PostgreSQL: How to go around ts_vector size limitations?

Tags:

I'm creating a search inside a Rails app using the pg_search gem. However, one of the tables have a Text datatype field that it's content happens to be a little larger than usual.

Now when I need to setup a tsvector column for the text columns, I face some limitations that due the the text field size vs tsvector size.

ERROR: string is too long for tsvector (5068741 bytes, max 1048575 bytes)

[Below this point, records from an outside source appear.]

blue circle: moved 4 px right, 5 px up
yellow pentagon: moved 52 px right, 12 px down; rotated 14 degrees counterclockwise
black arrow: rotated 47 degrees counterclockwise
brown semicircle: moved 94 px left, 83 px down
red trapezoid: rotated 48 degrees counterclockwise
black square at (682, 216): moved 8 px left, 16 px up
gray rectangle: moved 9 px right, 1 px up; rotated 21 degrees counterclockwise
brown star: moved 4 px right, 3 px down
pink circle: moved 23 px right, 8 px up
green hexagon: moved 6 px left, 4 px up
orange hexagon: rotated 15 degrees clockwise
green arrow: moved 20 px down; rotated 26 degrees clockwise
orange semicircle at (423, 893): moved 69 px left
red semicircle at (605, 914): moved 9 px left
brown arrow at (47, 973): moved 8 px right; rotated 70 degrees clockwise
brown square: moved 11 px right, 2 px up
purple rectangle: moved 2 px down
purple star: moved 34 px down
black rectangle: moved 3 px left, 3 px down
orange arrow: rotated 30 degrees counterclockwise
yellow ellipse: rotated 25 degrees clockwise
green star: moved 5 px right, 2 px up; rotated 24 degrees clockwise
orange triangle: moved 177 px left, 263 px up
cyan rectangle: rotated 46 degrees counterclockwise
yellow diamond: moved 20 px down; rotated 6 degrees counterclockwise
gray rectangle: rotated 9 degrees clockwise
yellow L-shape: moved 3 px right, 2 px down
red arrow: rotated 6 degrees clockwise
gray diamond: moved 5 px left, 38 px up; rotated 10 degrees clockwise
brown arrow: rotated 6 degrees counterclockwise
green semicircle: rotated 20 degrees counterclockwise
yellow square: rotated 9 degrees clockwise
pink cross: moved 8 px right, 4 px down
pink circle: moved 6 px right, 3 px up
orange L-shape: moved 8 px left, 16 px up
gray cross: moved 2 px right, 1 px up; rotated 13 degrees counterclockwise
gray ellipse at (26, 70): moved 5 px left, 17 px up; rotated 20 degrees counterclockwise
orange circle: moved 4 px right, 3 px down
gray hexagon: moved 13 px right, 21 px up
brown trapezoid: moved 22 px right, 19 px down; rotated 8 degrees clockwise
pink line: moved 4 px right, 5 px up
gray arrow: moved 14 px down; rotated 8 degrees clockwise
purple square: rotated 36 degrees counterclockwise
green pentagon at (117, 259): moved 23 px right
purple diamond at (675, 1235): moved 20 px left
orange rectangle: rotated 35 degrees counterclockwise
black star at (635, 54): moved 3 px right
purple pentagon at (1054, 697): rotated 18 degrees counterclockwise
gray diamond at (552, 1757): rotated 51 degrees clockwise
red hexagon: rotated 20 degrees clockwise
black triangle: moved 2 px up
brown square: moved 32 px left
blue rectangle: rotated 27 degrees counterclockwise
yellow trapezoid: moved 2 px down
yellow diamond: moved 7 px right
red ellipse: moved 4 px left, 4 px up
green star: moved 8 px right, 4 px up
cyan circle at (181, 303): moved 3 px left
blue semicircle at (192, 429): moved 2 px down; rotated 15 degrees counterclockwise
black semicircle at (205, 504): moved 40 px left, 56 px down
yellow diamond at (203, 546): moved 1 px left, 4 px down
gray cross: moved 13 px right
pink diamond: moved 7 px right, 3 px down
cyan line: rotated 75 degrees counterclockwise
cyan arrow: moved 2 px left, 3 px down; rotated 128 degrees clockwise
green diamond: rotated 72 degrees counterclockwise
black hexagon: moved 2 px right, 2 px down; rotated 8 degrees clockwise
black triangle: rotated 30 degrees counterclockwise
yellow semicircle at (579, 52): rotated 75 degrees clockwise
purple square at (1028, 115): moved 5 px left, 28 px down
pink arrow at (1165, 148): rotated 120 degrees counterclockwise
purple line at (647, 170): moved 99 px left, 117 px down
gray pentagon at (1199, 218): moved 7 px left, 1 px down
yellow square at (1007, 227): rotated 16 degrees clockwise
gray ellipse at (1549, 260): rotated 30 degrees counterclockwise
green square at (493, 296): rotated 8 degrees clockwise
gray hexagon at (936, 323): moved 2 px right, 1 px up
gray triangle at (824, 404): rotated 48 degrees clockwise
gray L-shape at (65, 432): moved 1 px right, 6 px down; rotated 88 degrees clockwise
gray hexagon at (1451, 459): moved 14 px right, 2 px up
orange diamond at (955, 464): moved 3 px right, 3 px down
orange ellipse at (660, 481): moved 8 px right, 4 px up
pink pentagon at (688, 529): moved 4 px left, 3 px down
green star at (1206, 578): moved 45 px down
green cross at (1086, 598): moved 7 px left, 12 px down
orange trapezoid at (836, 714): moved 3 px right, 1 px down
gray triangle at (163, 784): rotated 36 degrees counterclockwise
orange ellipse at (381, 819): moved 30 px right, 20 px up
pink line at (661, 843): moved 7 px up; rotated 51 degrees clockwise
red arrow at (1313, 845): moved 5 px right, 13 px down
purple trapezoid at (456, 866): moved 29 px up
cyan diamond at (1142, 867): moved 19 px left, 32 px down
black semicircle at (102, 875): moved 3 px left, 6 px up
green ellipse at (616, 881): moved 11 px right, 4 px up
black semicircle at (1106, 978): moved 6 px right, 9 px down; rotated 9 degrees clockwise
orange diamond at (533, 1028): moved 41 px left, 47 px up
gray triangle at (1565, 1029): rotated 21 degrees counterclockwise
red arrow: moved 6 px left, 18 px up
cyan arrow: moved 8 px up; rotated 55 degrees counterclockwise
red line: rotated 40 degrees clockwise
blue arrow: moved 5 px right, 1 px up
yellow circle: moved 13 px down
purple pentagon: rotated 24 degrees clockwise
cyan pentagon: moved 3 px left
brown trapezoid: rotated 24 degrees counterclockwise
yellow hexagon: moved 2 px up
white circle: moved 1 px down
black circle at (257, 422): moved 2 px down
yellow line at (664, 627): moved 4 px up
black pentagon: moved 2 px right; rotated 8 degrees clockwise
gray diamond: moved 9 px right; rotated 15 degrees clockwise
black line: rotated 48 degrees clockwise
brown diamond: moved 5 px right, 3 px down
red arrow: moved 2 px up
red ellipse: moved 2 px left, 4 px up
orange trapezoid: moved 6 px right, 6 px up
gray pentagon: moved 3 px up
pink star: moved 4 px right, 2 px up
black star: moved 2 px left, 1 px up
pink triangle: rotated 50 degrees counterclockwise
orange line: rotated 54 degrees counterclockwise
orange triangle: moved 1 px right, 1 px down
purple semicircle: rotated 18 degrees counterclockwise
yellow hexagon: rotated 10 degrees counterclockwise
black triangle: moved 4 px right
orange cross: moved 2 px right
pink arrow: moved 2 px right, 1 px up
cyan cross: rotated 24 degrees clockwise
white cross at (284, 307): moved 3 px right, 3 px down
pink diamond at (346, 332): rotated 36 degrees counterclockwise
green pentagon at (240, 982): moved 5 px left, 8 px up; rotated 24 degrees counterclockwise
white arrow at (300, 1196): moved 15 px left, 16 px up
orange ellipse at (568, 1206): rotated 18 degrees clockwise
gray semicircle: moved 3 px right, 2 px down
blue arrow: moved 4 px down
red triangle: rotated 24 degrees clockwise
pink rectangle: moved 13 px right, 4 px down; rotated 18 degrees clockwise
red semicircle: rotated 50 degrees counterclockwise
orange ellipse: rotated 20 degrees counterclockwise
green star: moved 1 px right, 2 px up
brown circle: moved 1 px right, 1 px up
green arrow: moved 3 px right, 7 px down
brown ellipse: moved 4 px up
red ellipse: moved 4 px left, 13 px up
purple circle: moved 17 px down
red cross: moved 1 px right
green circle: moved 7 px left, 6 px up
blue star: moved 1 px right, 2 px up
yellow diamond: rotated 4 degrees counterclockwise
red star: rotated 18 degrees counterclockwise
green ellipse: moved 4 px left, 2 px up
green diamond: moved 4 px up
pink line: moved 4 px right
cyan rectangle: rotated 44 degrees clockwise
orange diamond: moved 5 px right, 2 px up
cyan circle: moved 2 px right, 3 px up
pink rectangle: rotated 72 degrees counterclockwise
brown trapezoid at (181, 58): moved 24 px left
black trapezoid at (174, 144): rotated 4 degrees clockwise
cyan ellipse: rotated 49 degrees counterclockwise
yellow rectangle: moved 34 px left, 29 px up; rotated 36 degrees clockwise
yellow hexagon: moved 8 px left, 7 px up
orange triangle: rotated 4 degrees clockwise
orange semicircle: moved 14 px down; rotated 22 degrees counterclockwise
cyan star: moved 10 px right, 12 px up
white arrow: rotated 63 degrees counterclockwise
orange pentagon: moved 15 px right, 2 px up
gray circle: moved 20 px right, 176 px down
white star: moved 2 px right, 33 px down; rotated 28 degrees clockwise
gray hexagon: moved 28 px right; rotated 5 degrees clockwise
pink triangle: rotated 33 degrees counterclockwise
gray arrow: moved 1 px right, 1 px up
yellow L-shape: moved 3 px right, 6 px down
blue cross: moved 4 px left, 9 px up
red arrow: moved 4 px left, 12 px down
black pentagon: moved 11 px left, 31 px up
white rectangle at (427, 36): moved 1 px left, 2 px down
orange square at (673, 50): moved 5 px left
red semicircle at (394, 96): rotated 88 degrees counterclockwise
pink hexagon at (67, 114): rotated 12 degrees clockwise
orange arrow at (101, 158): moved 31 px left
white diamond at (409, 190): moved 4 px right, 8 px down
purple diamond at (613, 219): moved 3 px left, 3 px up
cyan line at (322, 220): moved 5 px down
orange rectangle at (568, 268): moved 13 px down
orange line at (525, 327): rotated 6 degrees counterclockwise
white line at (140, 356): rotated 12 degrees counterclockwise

Is there any way that I determine condition to skip bigger Text fields while creating the tsvector column in the SQL trigger to do something like this:

pseudocode:

execute(<<-TRIGGERSQL)
CREATE OR REPLACE FUNCTION public.essays_before_insert_update_row_tr()
 RETURNS trigger
 LANGUAGE plpgsql
AS $function$
BEGIN
    If (SELECT LEN(body_text) FROM essays) <= 1048575
      new.tsv_body_text := to_tsvector('pg_catalog.english', coalesce(new.body_text,''));
      RETURN NEW;
    End
END;
$function$
  TRIGGERSQL

  # no candidate create_trigger statement could be found, creating an adapter-specific one
  execute("CREATE TRIGGER essays_before_insert_update_row_tr BEFORE INSERT OR UPDATE ON \"essays\" FOR EACH ROW EXECUTE PROCEDURE essays_before_insert_update_row_tr()")

related question that I found without an answer:

Postgresql - converting text to ts_vector

203

asked May 26 '15 22:05

0bserver07

Video Answer

1 Answers

A simple workaround is to just invoke to_tsvector() with a truncated text value. For example, using the trigger example from the Postgres manual as starting point this approach looks like this:

CREATE FUNCTION essays_tsv_trigger_fn() RETURNS trigger AS $$
begin
    new.tsv_body_text := to_tsvector('english', left(new.body_text, 4*1024*1024));
    return new;
end
$$ LANGUAGE plpgsql;

CREATE TRIGGER essays_tsv_trigger BEFORE INSERT OR UPDATE
    ON essays FOR EACH ROW EXECUTE FUNCTION essays_tsv_trigger_fn();

This truncates the document's content to 4 MiB which should be useful enough for many document collections. Instead of just ignoring 'overly' long documents you include at least parts of it. In my experience, 4 MiB works well for technical english documentation. Depending on the size of the actually used vocabulary you could even succeed when truncating with a larger value like 10 MiB.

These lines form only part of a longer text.